Requirement –
All records that follow are to be copied exactly, with images omitted.

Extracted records
--------------------

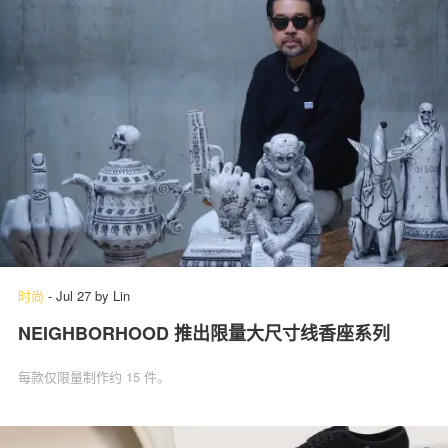
时尚
-
Jul 27
by
Lin
NEIGHBORHOOD 推出限量大尺寸线香座系列
每款仅限量制作约 15 件。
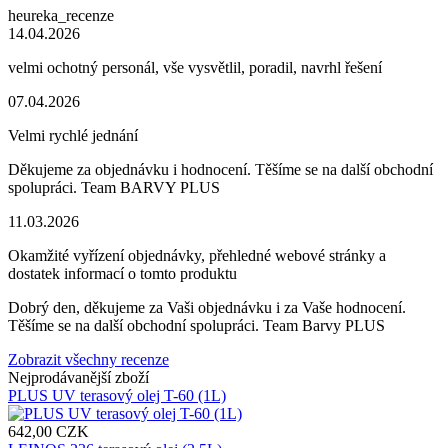
heureka_recenze
14.04.2026
velmi ochotný personál, vše vysvětlil, poradil, navrhl řešení
07.04.2026
Velmi rychlé jednání
Děkujeme za objednávku i hodnocení. Těšíme se na další obchodní
spolupráci. Team BARVY PLUS
11.03.2026
Okamžité vyřízení objednávky, přehledné webové stránky a
dostatek informací o tomto produktu
Dobrý den, děkujeme za Vaši objednávku i za Vaše hodnocení.
Těšíme se na další obchodní spolupráci. Team Barvy PLUS
Zobrazit všechny recenze
Nejprodávanější zboží
PLUS UV terasový olej T-60 (1L)
642,00 CZK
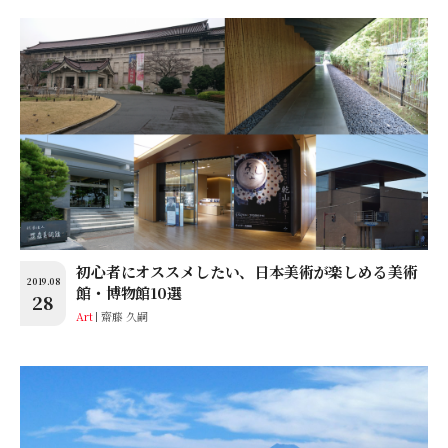
初心者にオススメしたい、日本美術が楽しめる美術
2019.08
館・博物館10選
28
Art
齋藤 久嗣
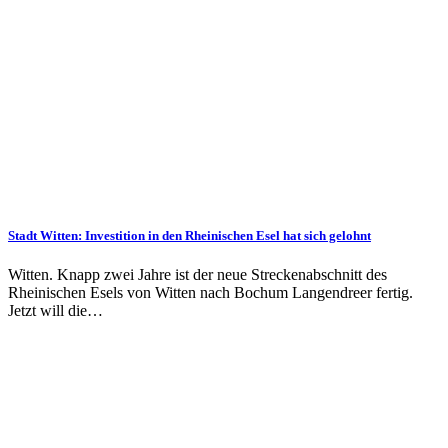
Stadt Witten: Investition in den Rheinischen Esel hat sich gelohnt
Witten. Knapp zwei Jahre ist der neue Streckenabschnitt des
Rheinischen Esels von Witten nach Bochum Langendreer fertig.
Jetzt will die…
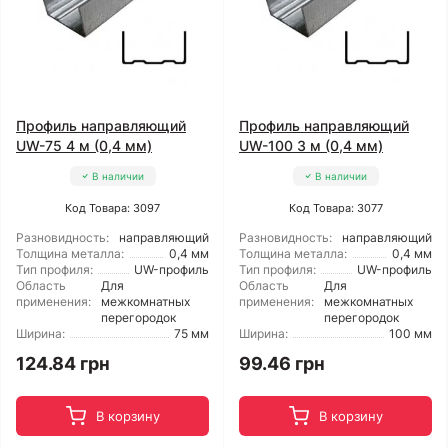
Профиль направляющий
Профиль направляющий
UW-75 4 м (0,4 мм)
UW-100 3 м (0,4 мм)
В наличии
В наличии
Код Товара: 3097
Код Товара: 3077
Разновидность:
направляющий
Разновидность:
направляющий
Толщина металла:
0,4 мм
Толщина металла:
0,4 мм
Тип профиля:
UW-профиль
Тип профиля:
UW-профиль
Область
Для
Область
Для
применения:
межкомнатных
применения:
межкомнатных
перегородок
перегородок
Ширина:
75 мм
Ширина:
100 мм
124.84 грн
99.46 грн
В корзину
В корзину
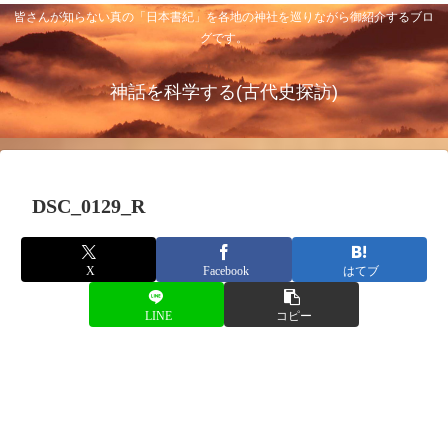
皆さんが知らない真の「日本書紀」を各地の神社を巡りながら御紹介するブロ
グです。
神話を科学する(古代史探訪)
DSC_0129_R
X
Facebook
はてブ
LINE
コピー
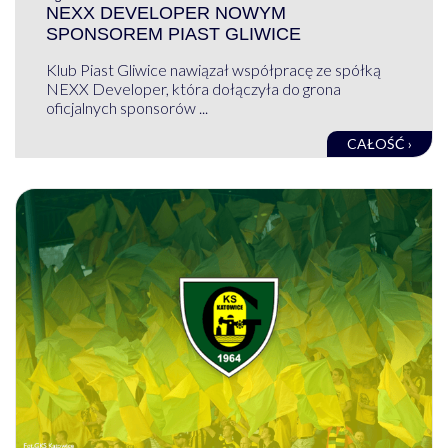
NEXX DEVELOPER NOWYM
SPONSOREM PIAST GLIWICE
Klub Piast Gliwice nawiązał współpracę ze spółką
NEXX Developer, która dołączyła do grona
oficjalnych sponsorów ...
CAŁOŚĆ ›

--------------------

Answer to this exercise –
时尚
-
Jul 27
by
Lin
NEIGHBORHOOD 推出限量大尺寸线香座系列
每款仅限量制作约 15 件。
heureka_recenze
14.04.2026
velmi ochotný personál, vše vysvětlil, poradil, navrhl řešení
07.04.2026
Velmi rychlé jednání
Děkujeme za objednávku i hodnocení. Těšíme se na další obchodní
spolupráci. Team BARVY PLUS
11.03.2026
Okamžité vyřízení objednávky, přehledné webové stránky a
dostatek informací o tomto produktu
Dobrý den, děkujeme za Vaši objednávku i za Vaše hodnocení.
Těšíme se na další obchodní spolupráci. Team Barvy PLUS
Zobrazit všechny recenze
Nejprodávanější zboží
PLUS UV terasový olej T-60 (1L)
642,00 CZK
初心者にオススメしたい、日本美術が楽しめる美術
2019.08
館・博物館10選
28
Art
齋藤 久嗣
Stadt Witten: Investition in den Rheinischen Esel hat sich gelohnt
Witten. Knapp zwei Jahre ist der neue Streckenabschnitt des
Rheinischen Esels von Witten nach Bochum Langendreer fertig.
Jetzt will die…
Профиль направляющий
Профиль направляющий
UW-75 4 м (0,4 мм)
UW-100 3 м (0,4 мм)
В наличии
В наличии
Код Товара: 3097
Код Товара: 3077
Разновидность:
направляющий
Разновидность:
направляющий
Толщина металла:
0,4 мм
Толщина металла:
0,4 мм
Тип профиля:
UW-профиль
Тип профиля:
UW-профиль
Область
Для
Область
Для
применения:
межкомнатных
применения:
межкомнатных
перегородок
перегородок
Ширина:
75 мм
Ширина:
100 мм
124.84 грн
99.46 грн
В корзину
В корзину
皆さんが知らない真の「日本書紀」を各地の神社を巡りながら御紹介するブロ
グです。
神話を科学する(古代史探訪)
DSC_0129_R
X
Facebook
はてブ
LINE
コピー
NEXX DEVELOPER NOWYM
SPONSOREM PIAST GLIWICE
Klub Piast Gliwice nawiązał współpracę ze spółką
NEXX Developer, która dołączyła do grona
oficjalnych sponsorów ...
CAŁOŚĆ ›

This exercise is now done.